結局口を衝いたのは、いちばん冷たい思いだった。
「……思う。一度死んで、ここにいる」
「カイガ、あなたは」
くしゃくしゃの顔のまま、ぼくの言葉を噛み砕いてくれている気がした。
「元の世界での人生が、終わったものだと?」
その通りだった。ぼくはイエスと答える。
「つまり、――すでに一度死んでいるから、自分がどうなってもいい?」
「それは」
はっとした。
イアの言葉は図星だったけど、不思議と否定したくなるものだった。
確かにぼくは、自分がどうなってもいいと思っていた。でも今はどうなんだろう。
好きな人ができて、友人ができて、見習いたい人ができた。
未知の力も手に入った。過去を清算できるとも思った。
だったらぼくは、死んではいけないんじゃないだろうか!
「イア、ぼくはそう思ってた。でも」
彼女は真っ赤な目のままで、ぼくを見てくれていた。
だからだろうか、蓋をしたつもりの気持ちが、飛び出してきた。
「ごめん。いま、怖い。あと、――ありがとう」
自然と頭が下がった。
イアには意味が判らなかったようで、目線を合わせるまできょとんとしていた。
でもまたぼくの顔を見ると、ただにっと笑った。いや、笑おうとした。
力なくぼくの名前を呼ぶと、イアはぼくにもたれかかってきた。
いっそ崩れかかってきたと言っていいと思う。すっかり力が抜けていた。
「良かったよぉ、カイガ」うわごとのように繰り返しながら、今度は堰を切ったように泣き出した。

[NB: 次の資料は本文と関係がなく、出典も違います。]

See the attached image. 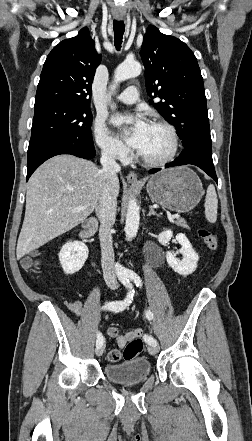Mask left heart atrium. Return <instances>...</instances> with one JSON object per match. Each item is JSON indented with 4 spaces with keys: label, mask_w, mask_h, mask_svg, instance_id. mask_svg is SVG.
Returning a JSON list of instances; mask_svg holds the SVG:
<instances>
[{
    "label": "left heart atrium",
    "mask_w": 252,
    "mask_h": 441,
    "mask_svg": "<svg viewBox=\"0 0 252 441\" xmlns=\"http://www.w3.org/2000/svg\"><path fill=\"white\" fill-rule=\"evenodd\" d=\"M112 123L119 128L130 124L129 131L124 136L125 140L132 148L140 152L143 148L150 124L138 114L115 115L112 118Z\"/></svg>",
    "instance_id": "obj_1"
}]
</instances>
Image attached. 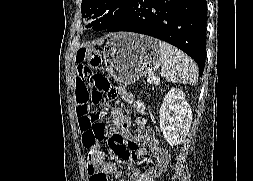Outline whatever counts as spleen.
<instances>
[{"mask_svg":"<svg viewBox=\"0 0 253 181\" xmlns=\"http://www.w3.org/2000/svg\"><path fill=\"white\" fill-rule=\"evenodd\" d=\"M161 74L173 83H188L196 85L198 82V67L185 53L172 45L160 41Z\"/></svg>","mask_w":253,"mask_h":181,"instance_id":"spleen-1","label":"spleen"}]
</instances>
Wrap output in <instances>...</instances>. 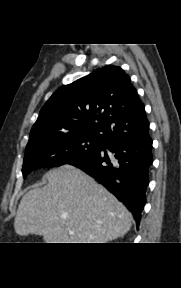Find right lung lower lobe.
I'll return each mask as SVG.
<instances>
[{
    "label": "right lung lower lobe",
    "instance_id": "obj_1",
    "mask_svg": "<svg viewBox=\"0 0 181 288\" xmlns=\"http://www.w3.org/2000/svg\"><path fill=\"white\" fill-rule=\"evenodd\" d=\"M105 148L113 155L109 157ZM152 162V139L148 135L135 140L105 142L99 152L71 165L82 169L113 193L139 225Z\"/></svg>",
    "mask_w": 181,
    "mask_h": 288
}]
</instances>
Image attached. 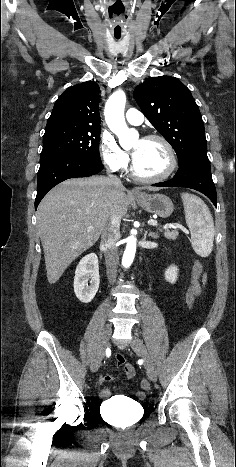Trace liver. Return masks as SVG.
Listing matches in <instances>:
<instances>
[{
  "label": "liver",
  "instance_id": "1",
  "mask_svg": "<svg viewBox=\"0 0 236 467\" xmlns=\"http://www.w3.org/2000/svg\"><path fill=\"white\" fill-rule=\"evenodd\" d=\"M128 204L125 188L102 176L68 179L48 192L37 209L48 282L56 283L70 263L96 243L113 215L121 221Z\"/></svg>",
  "mask_w": 236,
  "mask_h": 467
}]
</instances>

こんなになるほど、イアはぼくを心配してくれたのだろうか?
疑う気持ちも無いではなかったけれど、なんだかどうでもよくなった。
床に突っ伏して泣く彼女に、いつもの落ち着きなんかなかった。
それだってのに、どうしてだろう。ふと覗く横顔が、いつもより綺麗に見えて。
やっぱりこの人のようになりたいと、改めて思わされた。